### Task instructions
All lines holding the word "retraction" should be located in the records and copied.
──────── Entries shown ────────
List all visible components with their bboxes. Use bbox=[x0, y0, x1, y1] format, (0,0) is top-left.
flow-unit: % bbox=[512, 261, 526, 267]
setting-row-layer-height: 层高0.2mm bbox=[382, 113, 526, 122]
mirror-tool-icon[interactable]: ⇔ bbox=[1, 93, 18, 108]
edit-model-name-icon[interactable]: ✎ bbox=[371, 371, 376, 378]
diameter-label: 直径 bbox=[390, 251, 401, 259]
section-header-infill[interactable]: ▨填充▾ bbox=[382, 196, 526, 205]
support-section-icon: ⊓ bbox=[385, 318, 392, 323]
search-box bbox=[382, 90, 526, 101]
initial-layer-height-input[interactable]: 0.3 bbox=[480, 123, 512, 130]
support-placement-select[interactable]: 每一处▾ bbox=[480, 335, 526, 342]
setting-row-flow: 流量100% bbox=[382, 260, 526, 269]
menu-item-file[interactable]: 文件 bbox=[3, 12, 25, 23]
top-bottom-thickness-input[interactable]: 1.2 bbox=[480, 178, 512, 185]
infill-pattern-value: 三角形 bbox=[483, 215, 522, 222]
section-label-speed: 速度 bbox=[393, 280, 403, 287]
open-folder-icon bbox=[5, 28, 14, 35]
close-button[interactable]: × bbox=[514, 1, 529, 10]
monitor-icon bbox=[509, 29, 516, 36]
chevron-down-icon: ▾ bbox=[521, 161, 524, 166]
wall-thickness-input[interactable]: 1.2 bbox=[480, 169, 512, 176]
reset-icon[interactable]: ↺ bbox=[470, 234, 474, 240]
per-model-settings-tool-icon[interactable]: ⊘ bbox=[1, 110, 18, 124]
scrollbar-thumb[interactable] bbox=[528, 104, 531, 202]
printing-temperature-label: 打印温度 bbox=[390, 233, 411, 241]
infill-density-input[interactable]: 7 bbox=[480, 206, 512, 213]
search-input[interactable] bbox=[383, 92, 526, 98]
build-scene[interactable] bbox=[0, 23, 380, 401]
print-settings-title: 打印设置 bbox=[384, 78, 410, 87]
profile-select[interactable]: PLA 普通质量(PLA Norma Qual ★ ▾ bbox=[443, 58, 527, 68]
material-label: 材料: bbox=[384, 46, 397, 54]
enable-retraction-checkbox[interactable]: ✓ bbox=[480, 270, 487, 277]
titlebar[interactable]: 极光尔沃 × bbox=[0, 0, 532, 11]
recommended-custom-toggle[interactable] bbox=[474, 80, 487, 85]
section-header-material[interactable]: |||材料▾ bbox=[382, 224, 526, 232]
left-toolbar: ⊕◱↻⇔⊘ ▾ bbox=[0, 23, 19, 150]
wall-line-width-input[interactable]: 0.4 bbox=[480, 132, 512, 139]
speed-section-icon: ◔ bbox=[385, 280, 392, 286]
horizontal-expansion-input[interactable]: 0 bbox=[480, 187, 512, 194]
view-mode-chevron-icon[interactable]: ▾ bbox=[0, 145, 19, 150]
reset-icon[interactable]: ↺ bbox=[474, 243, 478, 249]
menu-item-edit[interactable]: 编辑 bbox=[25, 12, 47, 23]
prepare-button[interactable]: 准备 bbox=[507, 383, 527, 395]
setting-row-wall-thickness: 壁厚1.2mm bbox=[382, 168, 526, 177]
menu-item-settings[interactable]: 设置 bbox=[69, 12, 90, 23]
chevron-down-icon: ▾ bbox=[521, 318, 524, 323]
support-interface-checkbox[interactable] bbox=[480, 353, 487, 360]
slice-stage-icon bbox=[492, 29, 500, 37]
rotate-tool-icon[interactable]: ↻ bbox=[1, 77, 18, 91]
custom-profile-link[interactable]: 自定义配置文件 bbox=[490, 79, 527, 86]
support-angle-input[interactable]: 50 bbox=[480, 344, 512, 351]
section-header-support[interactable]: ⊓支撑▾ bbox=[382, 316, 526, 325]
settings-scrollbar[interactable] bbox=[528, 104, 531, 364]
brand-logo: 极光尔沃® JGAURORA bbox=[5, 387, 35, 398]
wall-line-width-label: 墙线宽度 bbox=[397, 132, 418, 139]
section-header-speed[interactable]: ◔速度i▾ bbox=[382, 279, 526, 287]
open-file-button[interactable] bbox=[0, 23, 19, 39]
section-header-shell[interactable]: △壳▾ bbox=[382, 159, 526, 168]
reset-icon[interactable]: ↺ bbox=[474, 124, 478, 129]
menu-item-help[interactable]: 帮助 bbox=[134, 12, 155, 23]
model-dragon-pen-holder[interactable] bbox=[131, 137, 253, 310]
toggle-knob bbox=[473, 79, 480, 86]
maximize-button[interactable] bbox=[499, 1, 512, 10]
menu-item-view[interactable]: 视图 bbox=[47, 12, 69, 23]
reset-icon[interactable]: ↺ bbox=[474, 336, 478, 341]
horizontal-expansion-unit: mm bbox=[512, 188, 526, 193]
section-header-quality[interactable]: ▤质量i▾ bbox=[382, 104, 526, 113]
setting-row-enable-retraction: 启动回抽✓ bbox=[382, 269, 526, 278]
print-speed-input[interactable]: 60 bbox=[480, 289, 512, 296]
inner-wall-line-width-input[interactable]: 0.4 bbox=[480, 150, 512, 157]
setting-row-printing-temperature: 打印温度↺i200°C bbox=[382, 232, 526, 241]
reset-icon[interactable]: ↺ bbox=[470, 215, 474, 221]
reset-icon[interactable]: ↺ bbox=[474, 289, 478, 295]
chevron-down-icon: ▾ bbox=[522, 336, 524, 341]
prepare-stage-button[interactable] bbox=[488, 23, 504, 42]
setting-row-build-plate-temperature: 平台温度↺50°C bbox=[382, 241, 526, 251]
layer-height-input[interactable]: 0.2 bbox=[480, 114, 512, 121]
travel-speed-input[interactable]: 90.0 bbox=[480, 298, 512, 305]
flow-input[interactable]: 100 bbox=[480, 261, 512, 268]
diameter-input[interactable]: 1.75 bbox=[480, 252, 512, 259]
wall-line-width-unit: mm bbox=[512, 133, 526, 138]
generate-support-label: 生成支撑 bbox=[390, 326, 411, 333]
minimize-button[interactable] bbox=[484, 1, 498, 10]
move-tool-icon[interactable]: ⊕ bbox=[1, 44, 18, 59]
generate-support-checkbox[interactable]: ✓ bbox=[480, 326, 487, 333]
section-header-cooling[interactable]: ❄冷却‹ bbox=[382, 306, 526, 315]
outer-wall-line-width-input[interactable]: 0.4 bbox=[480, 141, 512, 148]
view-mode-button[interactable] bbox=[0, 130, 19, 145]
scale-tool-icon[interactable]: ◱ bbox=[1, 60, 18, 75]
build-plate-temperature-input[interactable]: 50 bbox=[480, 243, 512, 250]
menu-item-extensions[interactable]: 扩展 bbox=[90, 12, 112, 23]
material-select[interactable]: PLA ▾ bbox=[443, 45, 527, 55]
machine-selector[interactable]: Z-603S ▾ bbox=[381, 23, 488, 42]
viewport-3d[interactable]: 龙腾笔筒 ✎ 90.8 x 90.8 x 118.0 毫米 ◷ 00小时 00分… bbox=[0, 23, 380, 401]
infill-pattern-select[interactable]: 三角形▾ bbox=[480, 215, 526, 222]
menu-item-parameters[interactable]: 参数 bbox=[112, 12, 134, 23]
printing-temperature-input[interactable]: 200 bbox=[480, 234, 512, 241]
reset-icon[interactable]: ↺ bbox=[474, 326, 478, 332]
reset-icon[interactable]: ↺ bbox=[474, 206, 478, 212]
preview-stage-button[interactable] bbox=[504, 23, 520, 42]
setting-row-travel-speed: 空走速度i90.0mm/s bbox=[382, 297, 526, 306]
────────
### Answer space
enable-retraction-checkbox[interactable]: ✓ bbox=[480, 270, 487, 277]
setting-row-enable-retraction: 启动回抽✓ bbox=[382, 269, 526, 278]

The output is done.